The discussion is extremely informative, presenting the views of a variety of knowledgeable professionals in different situations, and describing successful and sometimes not-so-successful efforts to solve the essential metadata challenge: how to document what information is locked up in databases.
The conversation has mostly been cast in terms of build versus buy. That said, I haven’t seen a post citing a successful enterprise effort, and no tool emerged as a candidate comprehensive solution (please correct me if I’ve missed something). As one commenter put it:
- “An ETL tool will track the movement of the data.
- “A data quality tool would tell you the types of problems.
- “A reporting tool might tell you who uses them.
- “A modeling tool might tell you business definitions.
- “The DBMS will give you sizing data.”
He added that these diverse tools still lack essential capabilities, notably metadata sharing, problem reporting, and integration with planning software.
A few writers moved on to the obvious question: what are you doing this for and is there a payoff? Justin Hay points to a nice blog article expressing the goals of metadata management in the bluntest of practical assertions, including:
- “Where does the data on that report come from?
- “How much of the requirement has been completed? At what stage is it now?

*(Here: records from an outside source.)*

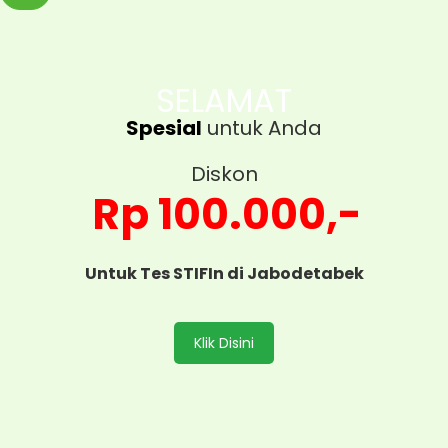
SELAMAT
Spesial
untuk Anda
Diskon
Rp 100.000,-
Untuk Tes STIFIn di Jabodetabek
Klik Disini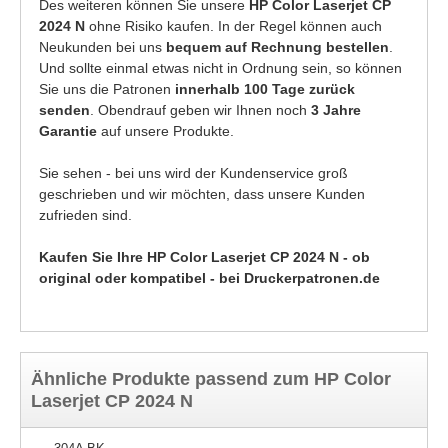
Des weiteren können Sie unsere
HP Color Laserjet CP
2024 N
ohne Risiko kaufen. In der Regel können auch
Neukunden bei uns
bequem auf Rechnung bestellen
.
Und sollte einmal etwas nicht in Ordnung sein, so können
Sie uns die Patronen
innerhalb 100 Tage zurück
senden
. Obendrauf geben wir Ihnen noch
3 Jahre
Garantie
auf unsere Produkte.
Sie sehen - bei uns wird der Kundenservice groß
geschrieben und wir möchten, dass unsere Kunden
zufrieden sind.
Kaufen Sie Ihre HP Color Laserjet CP 2024 N - ob
original oder kompatibel - bei Druckerpatronen.de
Ähnliche Produkte passend zum HP Color
Laserjet CP 2024 N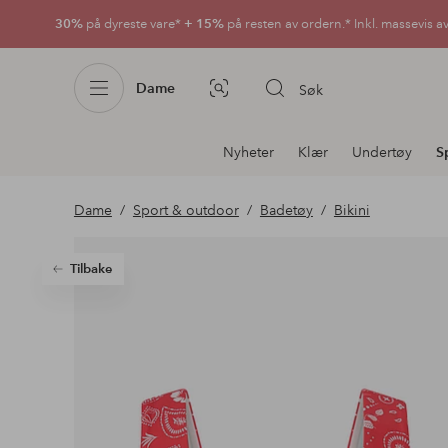
30%
på dyreste vare*
+ 15%
på resten av ordern.* Inkl. massevis a
Dame
Søk
Bildesøk
Avdelingsnavigering
Nyheter
Klær
Undertøy
S
Dame
Sport & outdoor
Badetøy
Bikini
Tilbake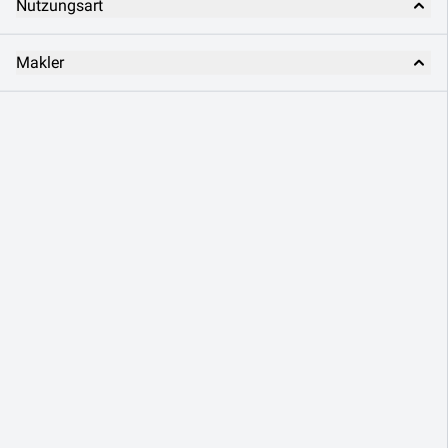
Nutzungsart
Makler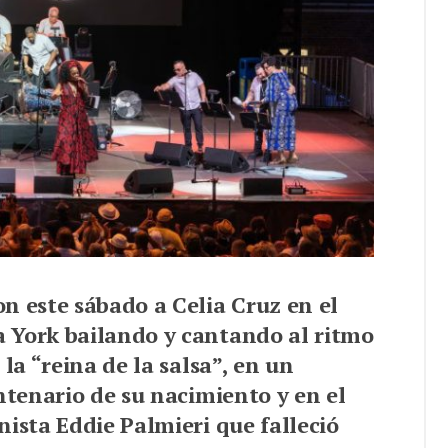
n este sábado a Celia Cruz en el
 York bailando y cantando al ritmo
la “reina de la salsa”, en un
ntenario de su nacimiento y en el
nista Eddie Palmieri que falleció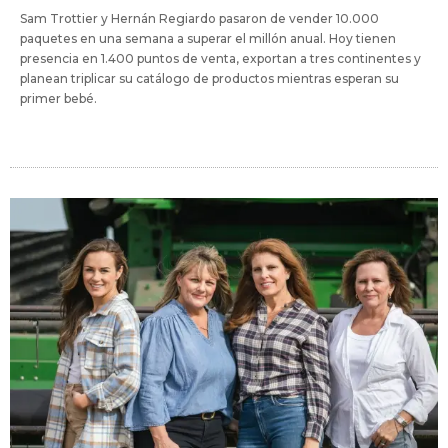
Sam Trottier y Hernán Regiardo pasaron de vender 10.000
paquetes en una semana a superar el millón anual. Hoy tienen
presencia en 1.400 puntos de venta, exportan a tres continentes y
planean triplicar su catálogo de productos mientras esperan su
primer bebé.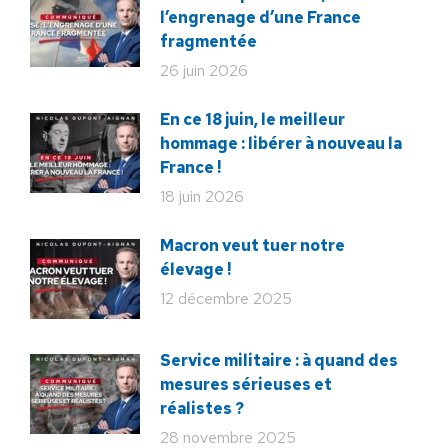
l’engrenage d’une France
fragmentée
26 juin 2026
En ce 18 juin, le meilleur
hommage : libérer à nouveau la
France !
18 juin 2026
Macron veut tuer notre
élevage !
12 décembre 2025
Service militaire : à quand des
mesures sérieuses et
réalistes ?
28 novembre 2025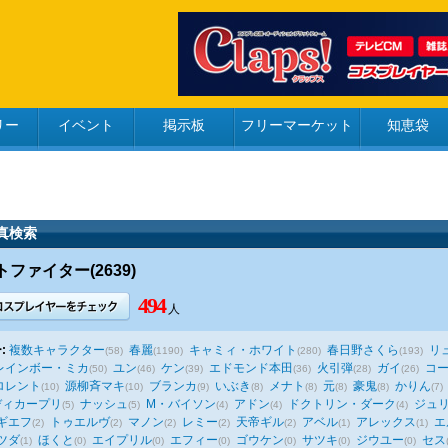
リー
イベント
掲示板
フリーマーケット
知恵袋
真検索
ファイター(2639)
494
人
:
複数キャラクター
春麗
キャミィ・ホワイト
春日野さくら
リ
(58)
(1190)
(280)
(193)
レインボー・ミカ
ユン
ケン
エドモンド本田
火引弾
ガイ
コ
(50)
(46)
(39)
(36)
(28)
(26)
ロレント
源柳斉マキ
ブランカ
いぶき
メナト
元
豪鬼
かりん
(10)
(10)
(9)
(8)
(8)
(8)
(8)
(7)
ディカープリ
ナッシュ
M・バイソン
アドン
ドクトリン・ダーク
ジュ
(5)
(5)
(4)
(4)
(4)
ギエフ
トゥエルヴ
マノン
レミー
天帝ギル
アベル
アレックス
エ
(2)
(2)
(2)
(2)
(2)
(1)
(1)
ツダ
ほくと
エイプリル
エフィー
ゴウケン
サツキ
ジウユー
セス
(1)
(0)
(0)
(0)
(0)
(0)
(0)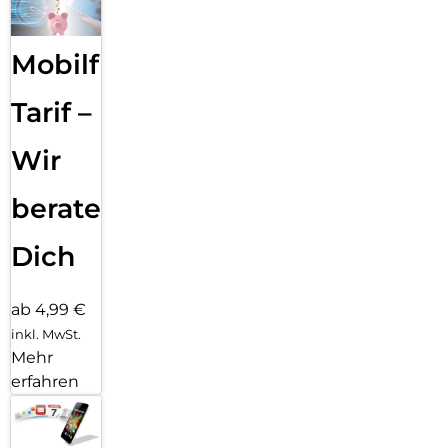
Mobilfunk
Tarif –
Wir
beraten
Dich
ab 4,99 €
inkl. MwSt.
Mehr
erfahren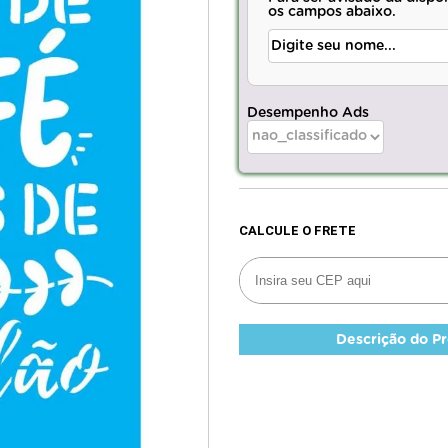
os campos abaixo.
Desempenho Ads
Descrição do P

- “If a data element is removed from scope, what reports are affected?
- “If a report is removed from scope what data elements aren’t needed any longer?
- “How much overlap in data is happening between projects?
- “Where does the integrated data appear in the data marts?
- “Will the data model accomodate the source data?
- “Of the required data elements, how many show integrity issues through profiling? (Do we have to manually cross-reference them?)”
Not knowing the answers to these questions can cost money, most often in the form of additional analysis effort. That was why I built the prototype described in the InformationManagement article. I was on a team integrating data from diverse systems with overlapping data content, the project was subject to frequent requirements change, and quality of data from our sources varied widely. We were challenged to keep our Excel mapping spreadsheets consistent and up to date, and believed a metadata solution would save time and effort. The project was cancelled for unrelated reasons shortly after we completed the prototype, so we didn’t have the opportunity to put it to the test.
On the other hand, metadata management can be a hard sell when it seems unnecessary at the project level. The next project I worked on built a datamart loaded from a single data warehouse. Warehouse to mart ETL restructured the normalized source data to dimensional mart structures, but data sourcing was pretty obvious: after a short learning curve even source to target mapping documents were superfluous to a reasonably tech-savvy analyst. It would be difficult to gain approval for the cycles required for a metadata solution on that project, however valuable it would be from an enterprise perspective.
Even if enterprise metadata management has yet to take hold, point solutions can still be valuable. Unless a metadata management tool comes as an add-on to a package already in-house, like SQL Server or Informatica, I favor home-grown solutions over purchased point solutions. Building your own allows for a minimal point solution that precisely addresses the need and develops deep understanding of metadata among team members.